* _Exercise prompt_
Return the entries below in their exact form, leaving the pictures out.

(Collection entries)
== Segment start ==
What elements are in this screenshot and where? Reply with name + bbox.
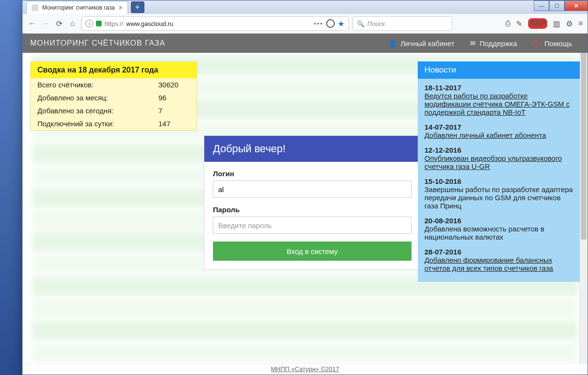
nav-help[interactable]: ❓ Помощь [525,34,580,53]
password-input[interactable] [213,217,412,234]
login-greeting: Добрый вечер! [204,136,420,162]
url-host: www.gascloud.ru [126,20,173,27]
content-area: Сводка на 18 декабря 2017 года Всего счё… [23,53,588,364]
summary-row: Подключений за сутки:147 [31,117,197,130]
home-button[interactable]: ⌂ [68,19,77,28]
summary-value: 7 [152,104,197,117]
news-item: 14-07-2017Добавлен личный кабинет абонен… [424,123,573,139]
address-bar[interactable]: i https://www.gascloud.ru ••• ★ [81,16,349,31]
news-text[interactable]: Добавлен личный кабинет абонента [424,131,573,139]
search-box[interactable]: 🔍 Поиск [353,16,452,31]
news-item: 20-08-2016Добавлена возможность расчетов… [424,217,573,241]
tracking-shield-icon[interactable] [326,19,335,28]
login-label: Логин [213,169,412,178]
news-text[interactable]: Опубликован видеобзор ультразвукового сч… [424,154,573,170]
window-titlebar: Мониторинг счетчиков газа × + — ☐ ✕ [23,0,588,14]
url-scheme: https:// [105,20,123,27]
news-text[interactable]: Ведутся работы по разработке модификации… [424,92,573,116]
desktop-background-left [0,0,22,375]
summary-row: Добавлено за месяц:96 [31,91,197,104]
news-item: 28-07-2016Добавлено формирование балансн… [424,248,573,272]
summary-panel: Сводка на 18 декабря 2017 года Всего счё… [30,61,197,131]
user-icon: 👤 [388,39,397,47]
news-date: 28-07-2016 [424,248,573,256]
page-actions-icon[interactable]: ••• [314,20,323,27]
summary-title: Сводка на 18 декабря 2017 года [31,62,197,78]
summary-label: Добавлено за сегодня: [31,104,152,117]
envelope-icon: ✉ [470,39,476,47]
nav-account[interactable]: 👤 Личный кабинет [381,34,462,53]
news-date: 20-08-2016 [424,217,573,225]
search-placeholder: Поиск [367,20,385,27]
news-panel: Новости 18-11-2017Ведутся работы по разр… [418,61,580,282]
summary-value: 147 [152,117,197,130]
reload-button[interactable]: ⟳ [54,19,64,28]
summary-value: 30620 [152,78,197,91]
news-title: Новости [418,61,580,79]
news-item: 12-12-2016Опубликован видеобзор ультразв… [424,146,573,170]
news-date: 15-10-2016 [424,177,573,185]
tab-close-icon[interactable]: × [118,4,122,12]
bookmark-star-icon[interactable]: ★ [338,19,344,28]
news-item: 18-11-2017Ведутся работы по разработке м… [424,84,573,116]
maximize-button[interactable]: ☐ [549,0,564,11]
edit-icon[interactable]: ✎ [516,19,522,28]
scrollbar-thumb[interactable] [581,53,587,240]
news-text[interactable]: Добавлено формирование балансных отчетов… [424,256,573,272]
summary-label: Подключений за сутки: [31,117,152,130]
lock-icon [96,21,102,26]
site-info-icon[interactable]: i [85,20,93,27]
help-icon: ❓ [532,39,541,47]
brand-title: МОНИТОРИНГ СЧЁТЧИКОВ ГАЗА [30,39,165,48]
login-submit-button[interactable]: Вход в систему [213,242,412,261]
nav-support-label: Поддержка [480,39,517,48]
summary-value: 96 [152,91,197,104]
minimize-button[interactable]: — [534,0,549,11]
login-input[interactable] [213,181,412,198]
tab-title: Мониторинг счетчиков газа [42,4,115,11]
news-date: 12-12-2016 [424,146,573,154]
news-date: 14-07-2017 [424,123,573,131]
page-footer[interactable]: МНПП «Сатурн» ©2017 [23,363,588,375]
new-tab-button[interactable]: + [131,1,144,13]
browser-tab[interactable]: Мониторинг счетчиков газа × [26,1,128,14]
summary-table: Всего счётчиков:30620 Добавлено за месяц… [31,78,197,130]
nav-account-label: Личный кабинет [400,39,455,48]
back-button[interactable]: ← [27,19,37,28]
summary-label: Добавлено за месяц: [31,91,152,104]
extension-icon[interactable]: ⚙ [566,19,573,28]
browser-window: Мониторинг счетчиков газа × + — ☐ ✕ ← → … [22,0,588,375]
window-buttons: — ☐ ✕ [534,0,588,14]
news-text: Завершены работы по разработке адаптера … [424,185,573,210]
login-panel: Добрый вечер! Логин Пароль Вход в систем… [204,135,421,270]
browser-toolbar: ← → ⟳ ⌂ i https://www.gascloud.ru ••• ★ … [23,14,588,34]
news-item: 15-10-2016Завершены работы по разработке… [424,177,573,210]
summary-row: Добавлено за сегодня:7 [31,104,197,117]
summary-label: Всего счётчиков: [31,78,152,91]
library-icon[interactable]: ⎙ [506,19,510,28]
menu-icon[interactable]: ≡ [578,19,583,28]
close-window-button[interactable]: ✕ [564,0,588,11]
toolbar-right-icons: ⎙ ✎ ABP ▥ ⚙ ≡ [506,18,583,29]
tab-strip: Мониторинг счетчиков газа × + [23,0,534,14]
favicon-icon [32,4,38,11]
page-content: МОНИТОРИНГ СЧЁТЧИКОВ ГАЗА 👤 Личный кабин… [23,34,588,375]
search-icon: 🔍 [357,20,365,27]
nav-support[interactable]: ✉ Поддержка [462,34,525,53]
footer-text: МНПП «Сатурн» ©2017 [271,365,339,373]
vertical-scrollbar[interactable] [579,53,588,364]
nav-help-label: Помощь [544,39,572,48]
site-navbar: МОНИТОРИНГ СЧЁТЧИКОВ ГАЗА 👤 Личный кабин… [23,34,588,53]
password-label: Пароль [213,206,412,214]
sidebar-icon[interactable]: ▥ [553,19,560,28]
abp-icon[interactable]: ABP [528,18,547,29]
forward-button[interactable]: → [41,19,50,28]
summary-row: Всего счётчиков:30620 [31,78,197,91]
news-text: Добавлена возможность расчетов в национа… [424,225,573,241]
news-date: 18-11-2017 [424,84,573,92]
== Segment end ==
* _Reply_
What elements are in this screenshot and where? Reply with name + bbox.
nav-help[interactable]: ❓ Помощь [525,34,580,53]
password-input[interactable] [213,217,412,234]
login-greeting: Добрый вечер! [204,136,420,162]
url-host: www.gascloud.ru [126,20,173,27]
content-area: Сводка на 18 декабря 2017 года Всего счё… [23,53,588,364]
summary-row: Подключений за сутки:147 [31,117,197,130]
home-button[interactable]: ⌂ [68,19,77,28]
summary-value: 7 [152,104,197,117]
news-item: 14-07-2017Добавлен личный кабинет абонен… [424,123,573,139]
address-bar[interactable]: i https://www.gascloud.ru ••• ★ [81,16,349,31]
news-text[interactable]: Добавлен личный кабинет абонента [424,131,573,139]
search-box[interactable]: 🔍 Поиск [353,16,452,31]
news-item: 20-08-2016Добавлена возможность расчетов… [424,217,573,241]
tracking-shield-icon[interactable] [326,19,335,28]
login-label: Логин [213,169,412,178]
news-text[interactable]: Опубликован видеобзор ультразвукового сч… [424,154,573,170]
window-titlebar: Мониторинг счетчиков газа × + — ☐ ✕ [23,0,588,14]
url-scheme: https:// [105,20,123,27]
news-text[interactable]: Ведутся работы по разработке модификации… [424,92,573,116]
desktop-background-left [0,0,22,375]
summary-row: Добавлено за месяц:96 [31,91,197,104]
news-item: 28-07-2016Добавлено формирование балансн… [424,248,573,272]
summary-panel: Сводка на 18 декабря 2017 года Всего счё… [30,61,197,131]
user-icon: 👤 [388,39,397,47]
news-date: 28-07-2016 [424,248,573,256]
page-actions-icon[interactable]: ••• [314,20,323,27]
summary-title: Сводка на 18 декабря 2017 года [31,62,197,78]
summary-label: Добавлено за сегодня: [31,104,152,117]
envelope-icon: ✉ [470,39,476,47]
nav-account[interactable]: 👤 Личный кабинет [381,34,462,53]
news-date: 20-08-2016 [424,217,573,225]
search-placeholder: Поиск [367,20,385,27]
news-panel: Новости 18-11-2017Ведутся работы по разр… [418,61,580,282]
summary-value: 147 [152,117,197,130]
reload-button[interactable]: ⟳ [54,19,64,28]
summary-value: 30620 [152,78,197,91]
news-title: Новости [418,61,580,79]
news-item: 12-12-2016Опубликован видеобзор ультразв… [424,146,573,170]
news-date: 15-10-2016 [424,177,573,185]
tab-close-icon[interactable]: × [118,4,122,12]
bookmark-star-icon[interactable]: ★ [338,19,344,28]
news-item: 18-11-2017Ведутся работы по разработке м… [424,84,573,116]
maximize-button[interactable]: ☐ [549,0,564,11]
edit-icon[interactable]: ✎ [516,19,522,28]
scrollbar-thumb[interactable] [581,53,587,240]
news-text[interactable]: Добавлено формирование балансных отчетов… [424,256,573,272]
summary-label: Подключений за сутки: [31,117,152,130]
lock-icon [96,21,102,26]
site-info-icon[interactable]: i [85,20,93,27]
help-icon: ❓ [532,39,541,47]
brand-title: МОНИТОРИНГ СЧЁТЧИКОВ ГАЗА [30,39,165,48]
login-submit-button[interactable]: Вход в систему [213,242,412,261]
nav-support-label: Поддержка [480,39,517,48]
summary-value: 96 [152,91,197,104]
minimize-button[interactable]: — [534,0,549,11]
login-input[interactable] [213,181,412,198]
tab-title: Мониторинг счетчиков газа [42,4,115,11]
news-date: 12-12-2016 [424,146,573,154]
news-date: 14-07-2017 [424,123,573,131]
page-footer[interactable]: МНПП «Сатурн» ©2017 [23,363,588,375]
new-tab-button[interactable]: + [131,1,144,13]
browser-tab[interactable]: Мониторинг счетчиков газа × [26,1,128,14]
summary-table: Всего счётчиков:30620 Добавлено за месяц… [31,78,197,130]
nav-account-label: Личный кабинет [400,39,455,48]
back-button[interactable]: ← [27,19,37,28]
summary-label: Добавлено за месяц: [31,91,152,104]
extension-icon[interactable]: ⚙ [566,19,573,28]
browser-window: Мониторинг счетчиков газа × + — ☐ ✕ ← → … [22,0,588,375]
window-buttons: — ☐ ✕ [534,0,588,14]
news-text: Завершены работы по разработке адаптера … [424,185,573,210]
login-panel: Добрый вечер! Логин Пароль Вход в систем… [204,135,421,270]
browser-toolbar: ← → ⟳ ⌂ i https://www.gascloud.ru ••• ★ … [23,14,588,34]
news-item: 15-10-2016Завершены работы по разработке… [424,177,573,210]
summary-row: Добавлено за сегодня:7 [31,104,197,117]
summary-label: Всего счётчиков: [31,78,152,91]
library-icon[interactable]: ⎙ [506,19,510,28]
menu-icon[interactable]: ≡ [578,19,583,28]
close-window-button[interactable]: ✕ [564,0,588,11]
toolbar-right-icons: ⎙ ✎ ABP ▥ ⚙ ≡ [506,18,583,29]
tab-strip: Мониторинг счетчиков газа × + [23,0,534,14]
favicon-icon [32,4,38,11]
page-content: МОНИТОРИНГ СЧЁТЧИКОВ ГАЗА 👤 Личный кабин… [23,34,588,375]
search-icon: 🔍 [357,20,365,27]
nav-support[interactable]: ✉ Поддержка [462,34,525,53]
footer-text: МНПП «Сатурн» ©2017 [271,365,339,373]
vertical-scrollbar[interactable] [579,53,588,364]
nav-help-label: Помощь [544,39,572,48]
site-navbar: МОНИТОРИНГ СЧЁТЧИКОВ ГАЗА 👤 Личный кабин… [23,34,588,53]
password-label: Пароль [213,206,412,214]
sidebar-icon[interactable]: ▥ [553,19,560,28]
abp-icon[interactable]: ABP [528,18,547,29]
forward-button[interactable]: → [41,19,50,28]
summary-row: Всего счётчиков:30620 [31,78,197,91]
news-text: Добавлена возможность расчетов в национа… [424,225,573,241]
news-date: 18-11-2017 [424,84,573,92]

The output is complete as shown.